Bei den Kirschen kann man um diese Zeit auf tiefgekühlte Früchte ausweichen, ich kann mir die Pizza aber auch sehr gut (vielleicht sogar noch besser?) mit Brombeeren vorstellen. Und Brennnesseln wachsen sowieso bis in den späten Herbst hinein. Nur eines sei euch noch empfohlen: Die Kirschen sollten, wie eigentlich eh im Rezept gefordert, vor dem Belegen halbiert und entkernt werden. Sonst sieht es schnell, wie bei mir, ein bisserl patschert aus.

Zutaten für 4 Pizzen

Für den Teig
350 g Pizzamehl Type 00
100 g Weizenvollkornmehl
300 g Wasser
3 EL Olivenöl
¾ TL Salz
20 g frische Hefe oder 1 Packerl Trockengerm

Für das Pesto
20 g geriebener Parmesan
1 Handvoll Mandelblättchen, trocken geröstet
1 Bund Basilikum
Saft von ½ Zitrone
etwas abgeriebene Zitronenschale
250 ml Olivenöl
Salz
Pfeffer

Für die weiße Creme
125 g Frischkäse
125 g Sauerrahm
3 EL geriebener Parmesan
3 EL Olivenöl
Salz
Pfeffer

Für den Belag
2 Kugeln Mozzarella
4 Handvoll Brennnesselblätter
Olivenöl
Salz
100 g Kirschen, halbiert und entsteint
Pfeffer
Basilikum


1. Für den Pizzateig die angegebenen Zutaten in die Schüssel der Küchenmaschine einwiegen. Mit dem Knethaken auf mittlerer Stufe einige Minuten kneten, bis ein elastischer und homogener Teig entstanden ist, der sich von der Wand der Rührschüssel löst. Die Schüssel abdecken und den Teig etwa 1 Stunde gehen lassen.

2. Währenddessen das Pesto vorbereiten. Dazu alle Zutaten mit dem Stabmixer fein pürieren. Beiseitestellen.

3. Für die Creme Frischkäse mit Sauerrahm, Parmesan und Olivenöl glatt rühren, mit Salz und Pfeffer würzen. Beiseitestellen.

4. Nach der Gehzeit den Pizzateig aus der Schüssel nehmen, auf der bemehlten Arbeitsfläche kurz durchkneten, in vier Stücke teilen, jedes Stück rund schleifen und auf ein sauberes, bemehltes Küchentuch setzen. Abdecken und weitere 25 Minuten gehen lassen.

5. Den Backofen auf 250 °C Ober-/Unterhitze vorheizen.

6. Den Pizzateig auf der bemehlten Arbeitsfläche auf die gewünschte Größe dünn ausrollen und auf mit Backpapier ausgelegte Bleche legen.

7. Die weiße Creme auf den Pizzaböden verstreichen.

8. Pesto darüber träufeln (etwa 2 EL pro Pizza).

9. Mozzarella in Stücke zupfen und auf den Pizzaböden verteilen.
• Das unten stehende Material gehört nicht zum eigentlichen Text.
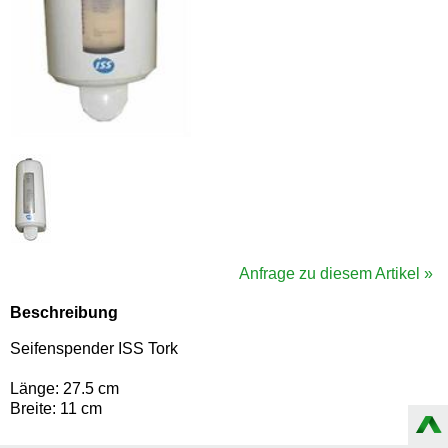
Anfrage zu diesem Artikel »
Beschreibung
Seifenspender ISS Tork
Länge: 27.5 cm
Breite: 11 cm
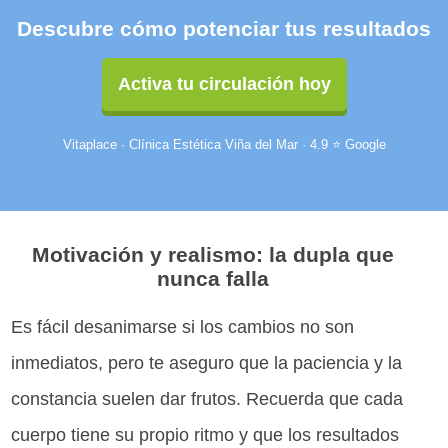
Descubre cómo potenciar tus resultados
Activa tu circulación hoy
Vitaplace · Clínica Estética Viña del Mar · 4.9 ⭐ Google
Motivación y realismo: la dupla que
nunca falla
Es fácil desanimarse si los cambios no son
inmediatos, pero te aseguro que la paciencia y la
constancia suelen dar frutos. Recuerda que cada
cuerpo tiene su propio ritmo y que los resultados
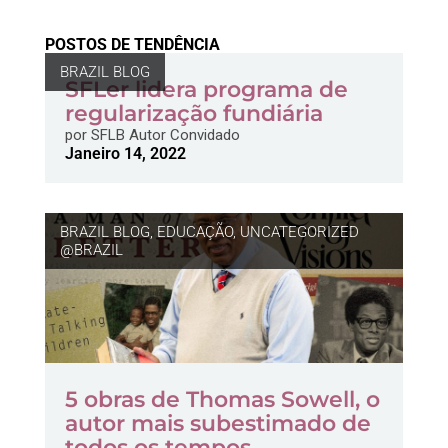
POSTOS DE TENDÊNCIA
BRAZIL BLOG
SFLer lidera programa de
regularização fundiária
por
SFLB Autor Convidado
Janeiro 14, 2022
BRAZIL BLOG
,
EDUCAÇÃO
,
UNCATEGORIZED
@BRAZIL
5 obras de Thomas Sowell, o
autor mais subestimado de
todos os tempos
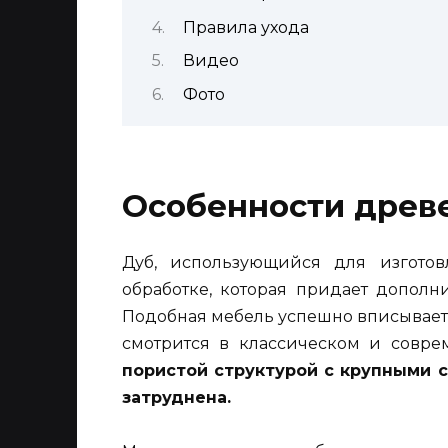
Правила ухода
Видео
Фото
Особенности древ
Дуб, использующийся для изготов
обработке, которая придает дополни
Подобная мебель успешно вписываетс
смотрится в классическом и совр
пористой структурой с крупными с
затруднена.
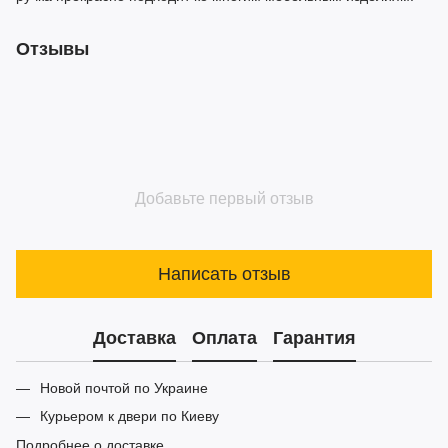
Отзывы
Добавьте первый отзыв
Написать отзыв
Доставка
Оплата
Гарантия
Новой почтой по Украине
Курьером к двери по Киеву
Подробнее о доставке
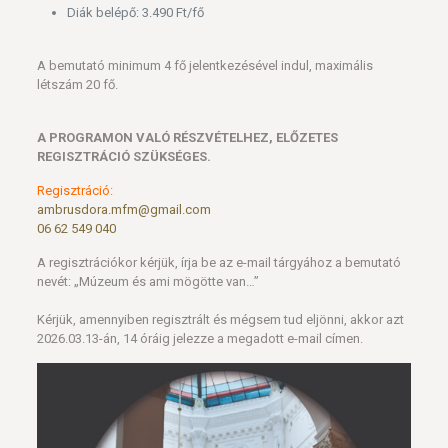
Diák belépő: 3.490 Ft/fő
A bemutató minimum 4 fő jelentkezésével indul, maximális
létszám 20 fő.
A PROGRAMON VALÓ RÉSZVÉTELHEZ, ELŐZETES
REGISZTRÁCIÓ SZÜKSÉGES.
Regisztráció:
ambrusdora.mfm@gmail.com
06 62 549 040
A regisztrációkor kérjük, írja be az e-mail tárgyához a bemutató
nevét: „Múzeum és ami mögötte van…”
Kérjük, amennyiben regisztrált és mégsem tud eljönni, akkor azt
2026.03.13-án, 14 óráig jelezze a megadott e-mail címen.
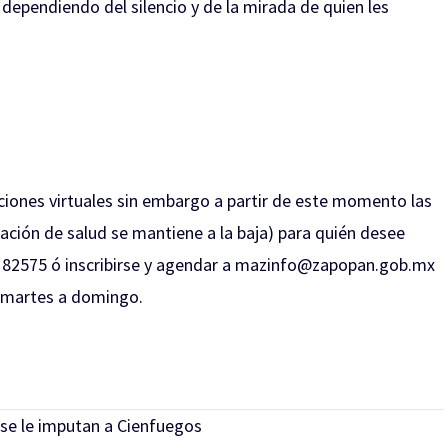
 dependiendo del silencio y de la mirada de quien les
iones virtuales sin embargo a partir de este momento las
uación de salud se mantiene a la baja) para quién desee
8182575 ó inscribirse y agendar a
mazinfo@zapopan.gob.mx
e martes a domingo.
se le imputan a Cienfuegos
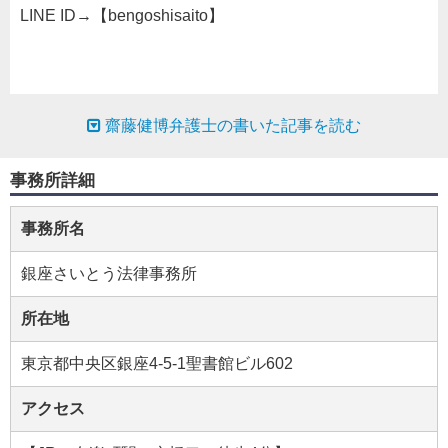
LINE ID→【bengoshisaito】
齋藤健博弁護士の書いた記事を読む
事務所詳細
事務所名
銀座さいとう法律事務所
所在地
東京都中央区銀座4-5-1聖書館ビル602
アクセス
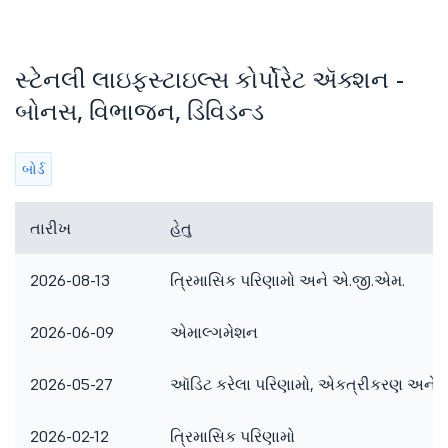
સ્ટેનલી લાઇફસ્ટાઇલ્સ કોર્પોરેટ ઍક્શન -
બોનસ, વિભાજન, ડિવિડન્ડ
બોર્ડ
તારીખ
હેતુ
2026-08-13
ત્રિમાસિક પરિણામો અને એ.જી.એમ.
2026-06-09
એમાલ્ગમેશન
2026-05-27
ઑડિટ કરેલા પરિણામો, એકત્રીકરણ અને 
2026-02-12
ત્રિમાસિક પરિણામો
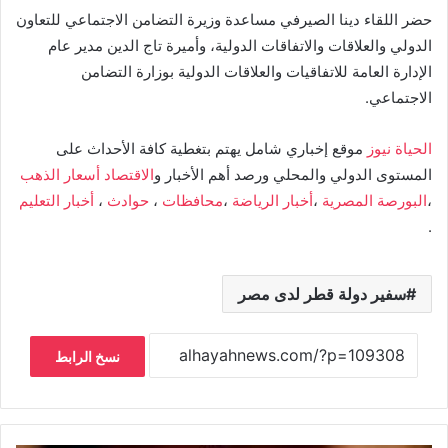
حضر اللقاء دينا الصيرفي مساعدة وزيرة التضامن الاجتماعي للتعاون
الدولي والعلاقات والاتفاقات الدولية، وأميرة تاج الدين مدير عام
الإدارة العامة للاتفاقيات والعلاقات الدولية بوزارة التضامن
الاجتماعي.
الحياة نيوز
موقع إخباري شامل يهتم بتغطية كافة الأحداث على
المستوى الدولي والمحلي ورصد أهم الأخبار و
الاقتصاد
أسعار الذهب
،
البورصة المصرية
،
أخبار الرياضة
،
محافظات
،
حوادث
،
أخبار التعليم
.
سفير دولة قطر لدى مصر
نسخ الرابط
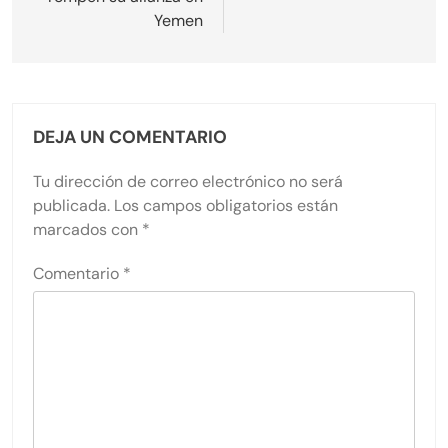
Yemen
DEJA UN COMENTARIO
Tu dirección de correo electrónico no será
publicada.
Los campos obligatorios están
marcados con
*
Comentario
*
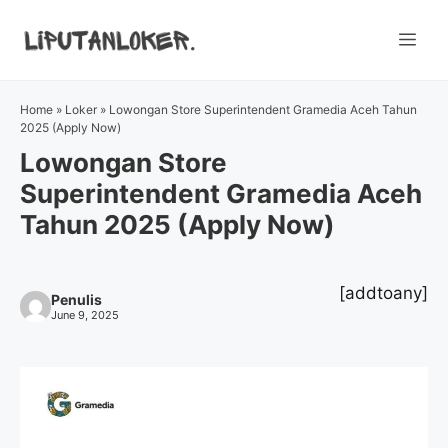
Skip
to
Me
content
Home
»
Loker
»
Lowongan Store Superintendent Gramedia Aceh Tahun
2025 (Apply Now)
Lowongan Store
Superintendent Gramedia Aceh
Tahun 2025 (Apply Now)
[addtoany]
Penulis
June 9, 2025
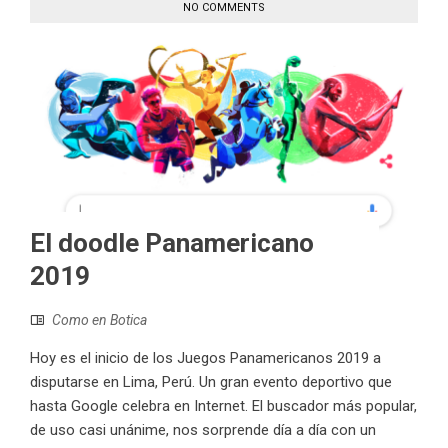
NO COMMENTS
El doodle Panamericano
2019
Como en Botica
Hoy es el inicio de los Juegos Panamericanos 2019 a
disputarse en Lima, Perú. Un gran evento deportivo que
hasta Google celebra en Internet. El buscador más popular,
de uso casi unánime, nos sorprende día a día con un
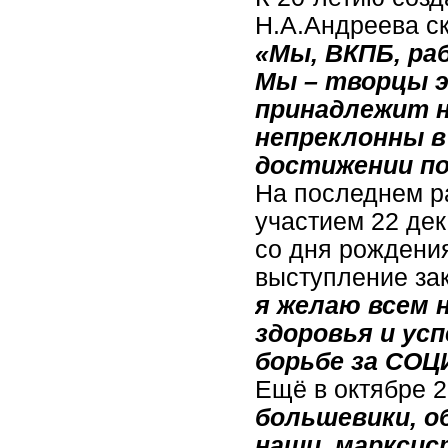
Н.А.Андреева с
«Мы, ВКПБ, ра
Мы – творцы э
принадлежит н
непреклонны в
достижении по
На последнем р
участием 22 де
со дня рождени
выступление за
я желаю всем 
здоровья и ус
борьбе за СО
Ещё в октябре 2
большевики, о
наши, марксис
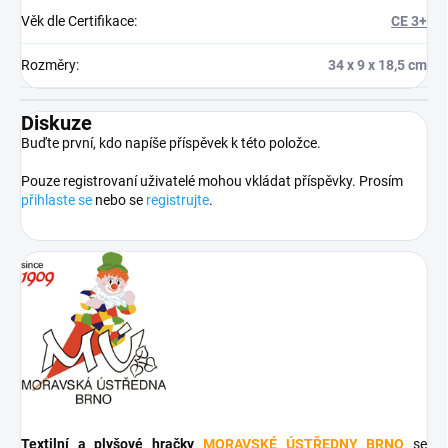
Věk dle Certifikace
:
CE 3+
Rozměry
:
34 x 9 x 18,5 cm
Diskuze
Buďte první, kdo napíše příspěvek k této položce.
Pouze registrovaní uživatelé mohou vkládat příspěvky. Prosím
přihlaste se
nebo se
registrujte
.
Textilní a plyšové hračky
MORAVSKÉ ÚSTŘEDNY BRNO
se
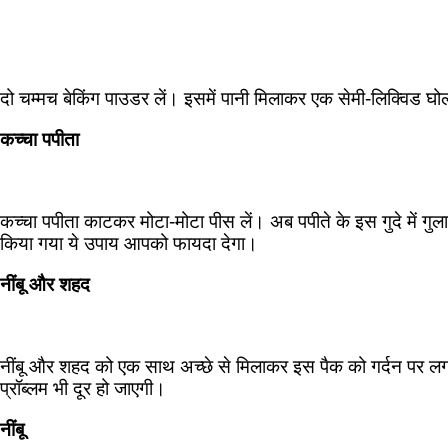
दो चम्मच बेकिंग पाउडर लें। इसमें पानी मिलाकर एक सेमी-लिक्विड घोल
कच्चा पपीता
कच्चा पपीता काटकर मोटा-मोटा पीस लें। अब पपीते के इस गुदे में गु
किया गया ये उपाय आपको फायदा देगा।
नींबू और शहद
नींबू और शहद को एक साथ अच्छे से मिलाकर इस पैक को गर्दन पर लगाकर
प्रॉब्लम भी दूर हो जाएगी।
नींबू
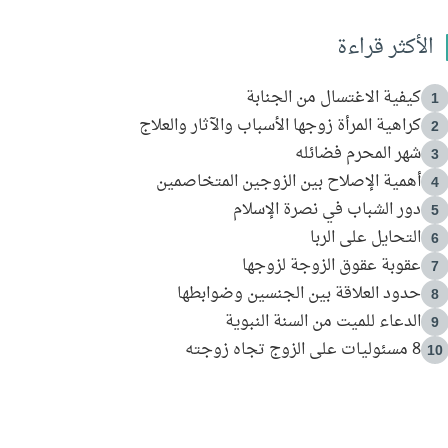
الأكثر قراءة
كيفية الاغتسال من الجنابة
1
كراهية المرأة زوجها الأسباب والآثار والعلاج
2
شهر المحرم فضائله
3
أهمية الإصلاح بين الزوجين المتخاصمين
4
دور الشباب في نصرة الإسلام
5
التحايل على الربا
6
عقوبة عقوق الزوجة لزوجها
7
حدود العلاقة بين الجنسين وضوابطها
8
الدعاء للميت من السنة النبوية
9
8 مسئوليات على الزوج تجاه زوجته
10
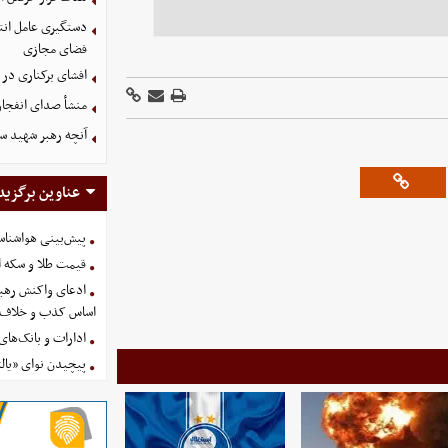
دستگیری عامل انتش
فضای مجازی
افشای برکناری در 
منشأ صدای انفجار
آنچه رهبر شهید سا
عناوین برگزید
پیش‌بینی هواشناسی امروز
قیمت طلا و سکه امروز پنجشنب
ادعای واکنش رهبر
اساس کذب و خلاف 
ادارات و بانک‌های کدام استان
پیچیدن نوای «یالث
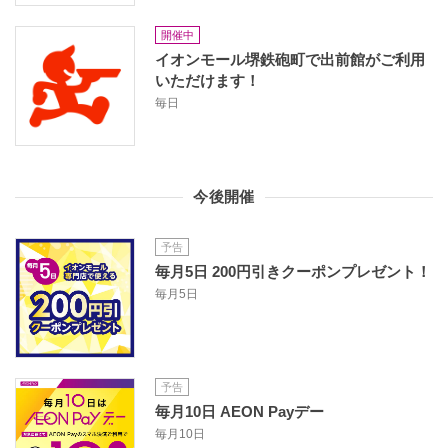
開催中
イオンモール堺鉄砲町で出前館がご利用
いただけます！
毎日
今後開催
予告
毎月5日 200円引きクーポンプレゼント！
毎月5日
予告
毎月10日 AEON Payデー
毎月10日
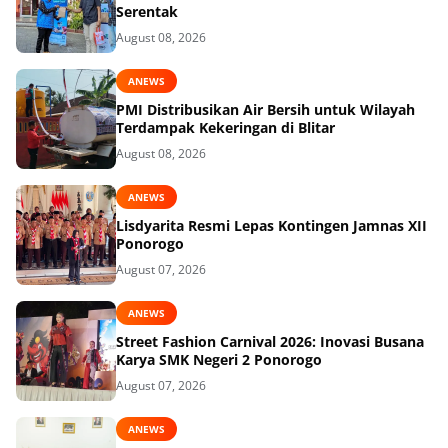
Serentak
August 08, 2026
ANEWS
PMI Distribusikan Air Bersih untuk Wilayah
Terdampak Kekeringan di Blitar
August 08, 2026
ANEWS
Lisdyarita Resmi Lepas Kontingen Jamnas XII
Ponorogo
August 07, 2026
ANEWS
Street Fashion Carnival 2026: Inovasi Busana
Karya SMK Negeri 2 Ponorogo
August 07, 2026
ANEWS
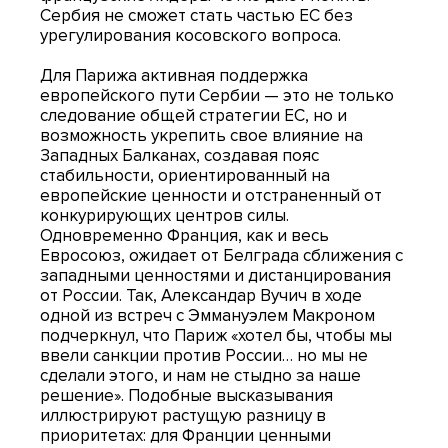
Сербия не сможет стать частью ЕС без
урегулирования косовского вопроса.
Для Парижа активная поддержка
европейского пути Сербии — это не только
следование общей стратегии ЕС, но и
возможность укрепить свое влияние на
Западных Балканах, создавая пояс
стабильности, ориентированный на
европейские ценности и отстраненный от
конкурирующих центров силы.
Одновременно Франция, как и весь
Евросоюз, ожидает от Белграда сближения с
западными ценностями и дистанцирования
от России. Так, Александар Вучич в ходе
одной из встреч с Эммануэлем Макроном
подчеркнул, что Париж «хотел бы, чтобы мы
ввели санкции против России… но мы не
сделали этого, и нам не стыдно за наше
решение». Подобные высказывания
иллюстрируют растущую разницу в
приоритетах: для Франции ценными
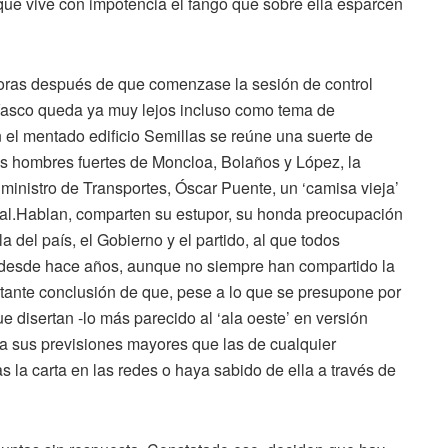
e vive con impotencia el fango que sobre ella esparcen
 horas después de que comenzase la sesión de control
s Vasco queda ya muy lejos incluso como tema de
 el mentado edificio Semillas se reúne una suerte de
os hombres fuertes de Moncloa, Bolaños y López, la
ministro de Transportes, Óscar Puente, un ‘camisa vieja’
onal.Hablan, comparten su estupor, su honda preocupación
la del país, el Gobierno y el partido, al que todos
 desde hace años, aunque no siempre han compartido la
etante conclusión de que, pese a lo que se presupone por
ue disertan -lo más parecido al ‘ala oeste’ en versión
a sus previsiones mayores que las de cualquier
la carta en las redes o haya sabido de ella a través de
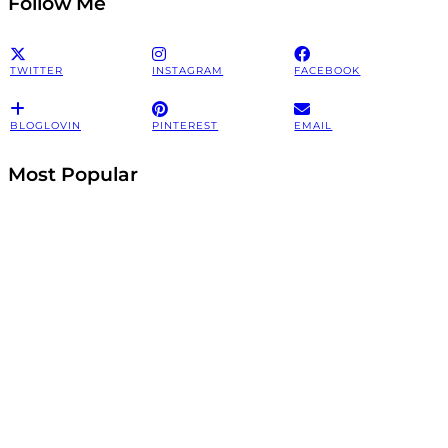
Follow Me
TWITTER
INSTAGRAM
FACEBOOK
BLOGLOVIN
PINTEREST
EMAIL
Most Popular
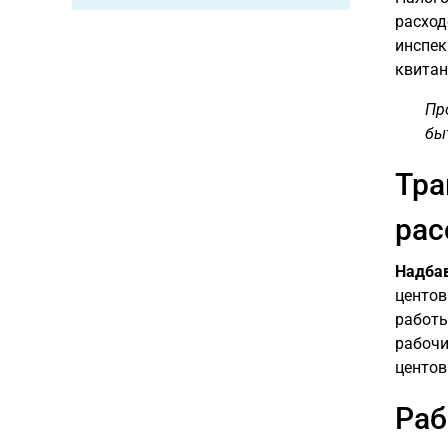
расход
инспек
квитан
Пр
бы
Тра
рас
Надбав
центов
работы
рабочи
центов
Раб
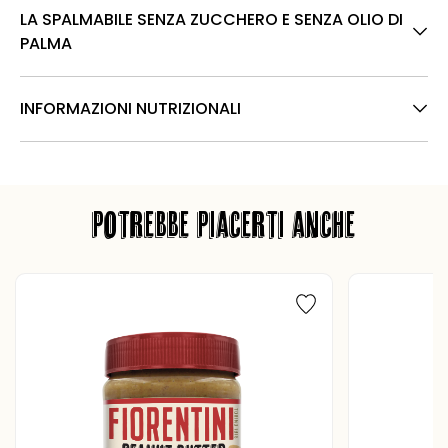
LA SPALMABILE SENZA ZUCCHERO E SENZA OLIO DI
PALMA
INFORMAZIONI NUTRIZIONALI
POTREBBE PIACERTI ANCHE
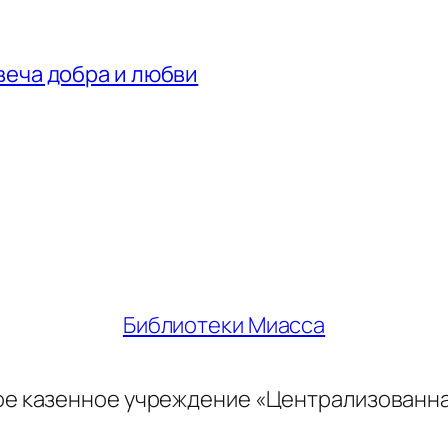
веча добра и любви
Библиотеки Миасса
ое казенное учреждение «Централизованн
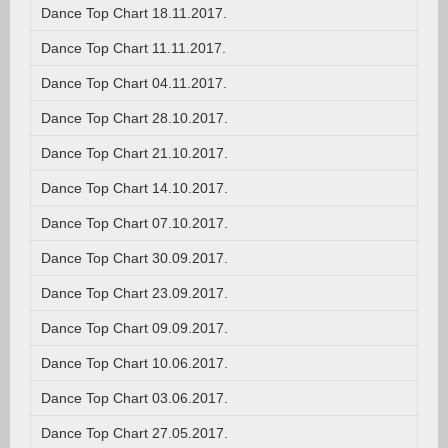
Dance Top Chart 18.11.2017.
Dance Top Chart 11.11.2017.
Dance Top Chart 04.11.2017.
Dance Top Chart 28.10.2017.
Dance Top Chart 21.10.2017.
Dance Top Chart 14.10.2017.
Dance Top Chart 07.10.2017.
Dance Top Chart 30.09.2017.
Dance Top Chart 23.09.2017.
Dance Top Chart 09.09.2017.
Dance Top Chart 10.06.2017.
Dance Top Chart 03.06.2017.
Dance Top Chart 27.05.2017.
10. Die Brennnesselblätter von den Stängeln zupfen und verteilen.

11. Mit etwas Olivenöl beträufeln, mit etwas Salz bestreuen.


12. Im vorgeheizten Rohr nacheinander in etwa 12 – 15 Minuten goldbraun backen.

13. Pizzen aus dem Ofen nehmen und kurz vor dem Servieren mit den Kirschen belegen.

14. Leicht pfeffern und mit frischem Basilikum garnieren.